10 Steps to Business Transformation


Is lack of efficiency affecting your bottom line? 

Perhaps your product sales have been on a steady decline, or maybe the various divisions or functions in the company are not working in unison, causing efficiency to drop and directly impacting your bottom line. It could be that sales and marketing don't see eye-to-eye on your go-to-marketing strategy. Or that decisions don't get made in a timely and effective manner across the entire organization, causing the company to miss deadlines and even windows of opportunity. 

Whatever it is that your company needs to transform, these ten game-changing strategies for total business transformation, from my Front Runners book, can help you run laps around your competition.

  1. Draft Your Transformation Charter
  2. Gather Outside-In Data
  3. Gather Inside-Out Data
  4. Analyze Data
  5. Craft Your Future State
  6. Design Your Organizational Structure
  7. Access the Competency of Leaders and Employees
  8. Transform Product and Services
  9. Transform Functions
  10. Define Measures and Roadmaps

There are three phases of the business transformation process that you will be taking your organization through that the ten steps fall into. You begin assessing where you are currently "As-Is State" relative to where you want to be "To-Be State" before working on the transition. This is similar to a GPS in your car. The GPS in this case will find out where you are "As-Is State" and based on the destination address you type in "To-Be State", it provides you with directions "Transitioning & Executing State".

Step 1: Draft Your Transformation Charter

It is necessary to take the time to create a charter (to enact change) now in order to drive change tomorrow. Change takes hard work upstream (now) to pay off big downstream (later). The case for change must be powerful enough to initiate the often painful process of real, lasting change. Time or money isn't enough to warrant change; a commitment to change must be made. Senior leadership buy-in and engagement is crucial. Key leadership positions must be chosen very carefully. Roles and accountability must be defined. What is in/out of scope must be defined to be truly effective.
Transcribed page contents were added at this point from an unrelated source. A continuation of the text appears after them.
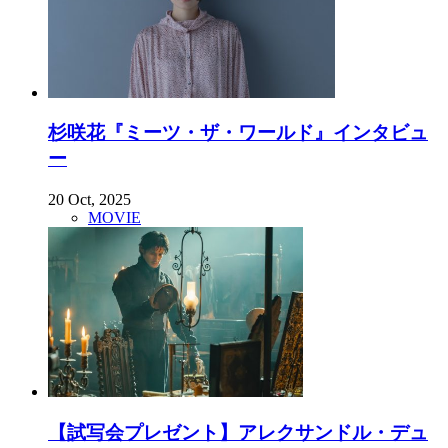
杉咲花『ミーツ・ザ・ワールド』インタビュ
ー
20 Oct, 2025
MOVIE
【試写会プレゼント】アレクサンドル・デュ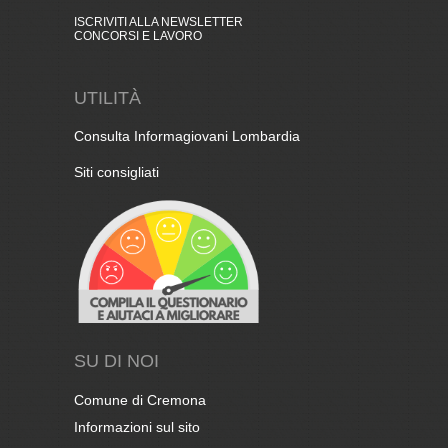
ISCRIVITI ALLA NEWSLETTER
CONCORSI E LAVORO
UTILITÀ
Consulta Informagiovani Lombardia
Siti consigliati
SU DI NOI
Comune di Cremona
Informazioni sul sito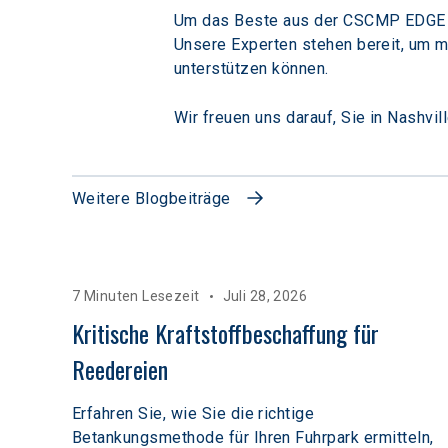
Um das Beste aus der CSCMP EDGE 20
Unsere Experten stehen bereit, um m
unterstützen können.
Wir freuen uns darauf, Sie in Nashvil
Weitere Blogbeiträge
7 Minuten Lesezeit
Juli 28, 2026
Kritische Kraftstoffbeschaffung für 
Reedereien
Erfahren Sie, wie Sie die richtige
Betankungsmethode für Ihren Fuhrpark ermitteln,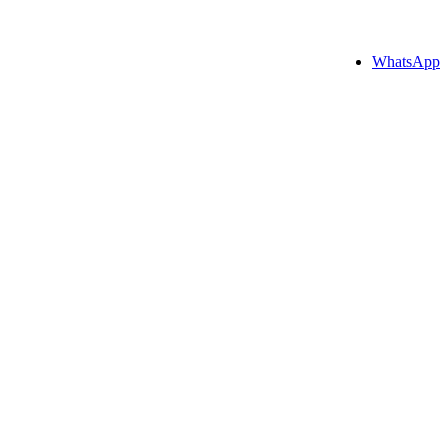
WhatsApp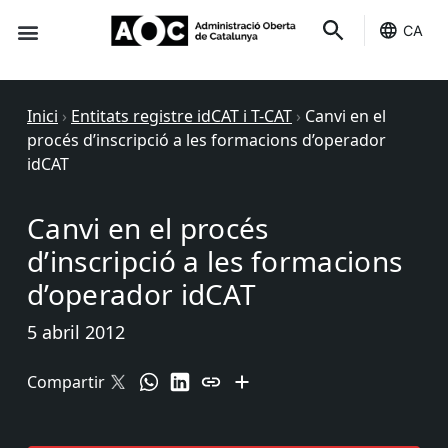
CA
Seu-e
Estat Serveis
Inici
›
Entitats registre idCAT i T-CAT
›
Canvi en el
procés d’inscripció a les formacions d’operador
idCAT
Canvi en el procés
d’inscripció a les formacions
d’operador idCAT
5 abril 2012
Compartir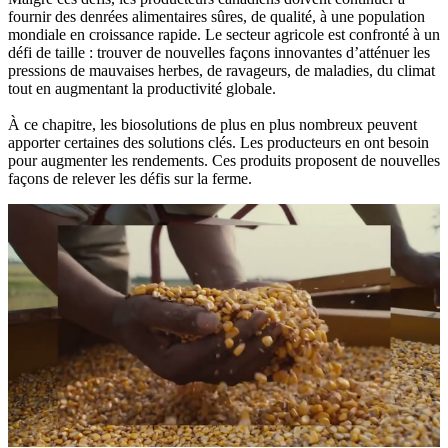
fournir des denrées alimentaires sûres, de qualité, à une population
mondiale en croissance rapide. Le secteur agricole est confronté à un
défi de taille : trouver de nouvelles façons innovantes d’atténuer les
pressions de mauvaises herbes, de ravageurs, de maladies, du climat
tout en augmentant la productivité globale.
À ce chapitre, les biosolutions de plus en plus nombreux peuvent
apporter certaines des solutions clés. Les producteurs en ont besoin
pour augmenter les rendements. Ces produits proposent de nouvelles
façons de relever les défis sur la ferme.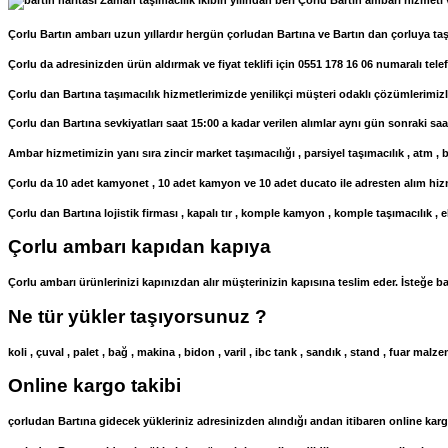
Zaman taşımacılık ikibin yılından beri Çorlu Bartın ambarı hizmeti v
Çorlu Bartın ambarı uzun yıllardır hergün çorludan Bartına ve Bartın dan çorluya taş
Çorlu da adresinizden ürün aldırmak ve fiyat teklifi için 0551 178 16 06 numaralı telef
Çorlu dan Bartına taşımacılık hizmetlerimizde yenilikçi müşteri odaklı çözümlerimizl
Çorlu dan Bartına sevkiyatları saat 15:00 a kadar verilen alımlar aynı gün sonraki sa
Ambar hizmetimizin yanı sıra zincir market taşımacılığı , parsiyel taşımacılık , atm , ba
Çorlu da 10 adet kamyonet , 10 adet kamyon ve 10 adet ducato ile adresten alım hizm
Çorlu dan Bartına lojistik firması , kapalı tır , komple kamyon , komple taşımacılık ,
Çorlu ambarı kapıdan kapıya
Çorlu ambarı ürünlerinizi kapınızdan alır müşterinizin kapısına teslim eder. İsteğe b
Ne tür yükler taşıyorsunuz ?
koli , çuval , palet , bağ , makina , bidon , varil , ibc tank , sandık , stand , fuar 
Online kargo takibi
çorludan Bartına gidecek yükleriniz adresinizden alındığı andan itibaren online kargo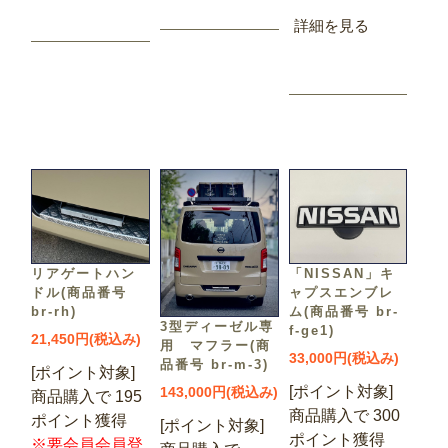
詳細を見る
リアゲートハン
「NISSAN」キ
ドル(商品番号
ャプスエンブレ
br-rh)
ム(商品番号 br-
3型ディーゼル専
f-ge1)
21,450円(税込み)
用 マフラー(商
33,000円(税込み)
品番号 br-m-3)
[ポイント対象]
[ポイント対象]
143,000円(税込み)
商品購入で 195
商品購入で 300
ポイント獲得
[ポイント対象]
ポイント獲得
※要会員会員登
Highlight and communicate the high-level "case for change" to the core team and key stakeholders at the point. (You will need to communicate to the entire organization with clarity during step four.)

Step 2: Gather Outside-In Data

 The entire lap is focused on gathering outside-in data. Data is collected from outside the organization to effect change from within. Observe customers' behavior through techniques such as ethnography. Gather opinions of influencers, customers, sales channels, sales teams, and customer support teams, thorough interviews, surveys, and social media. Decide upon an information-gathering approach. Gather as much information as possible about the customers prior to preparing questions---use customer satisfaction surveys and voice of customer (VOC) data, and talk to internal sales and support teams. Educate yourself, talking to the channel prior to talking directly to the customers. Prepare questions and conduct dry-runs. Schedule observation sessions and interviews. Decide on how you will capture and archive all of the information from the interviews. Inform stakeholders within the company of the planned interview process. Conduct the interviews. Send an appropriate follow-up note or gift to the interviewees (like a thank-you note). Transcribe interviews. Pull together "Report of Findings" based on the "observations" and "opinions" gathered. In other words, catalog the data your customers, vendors, partners, and other close external relationships offered. 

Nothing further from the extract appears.